#### Work required
Leaving out the pictures, reproduce each record exactly and in full.

_ _ _ _ _ _ _

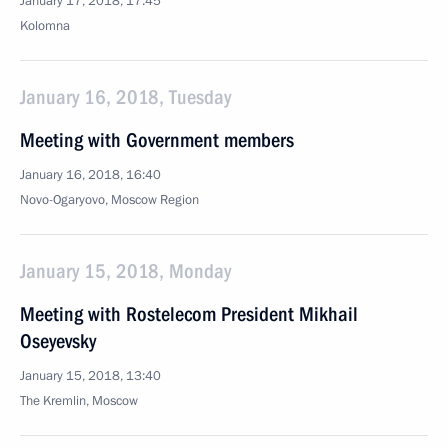
January 17, 2018, 17:45
Kolomna
January 16, 2018, Tuesday
Meeting with Government members
January 16, 2018, 16:40
Novo-Ogaryovo, Moscow Region
January 15, 2018, Monday
Meeting with Rostelecom President Mikhail
Oseyevsky
January 15, 2018, 13:40
The Kremlin, Moscow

_ _ _ _ _ _ _

#### Task answer
January 17, 2018, 17:45
Kolomna
January 16, 2018, Tuesday
Meeting with Government members
January 16, 2018, 16:40
Novo-Ogaryovo, Moscow Region
January 15, 2018, Monday
Meeting with Rostelecom President Mikhail
Oseyevsky
January 15, 2018, 13:40
The Kremlin, Moscow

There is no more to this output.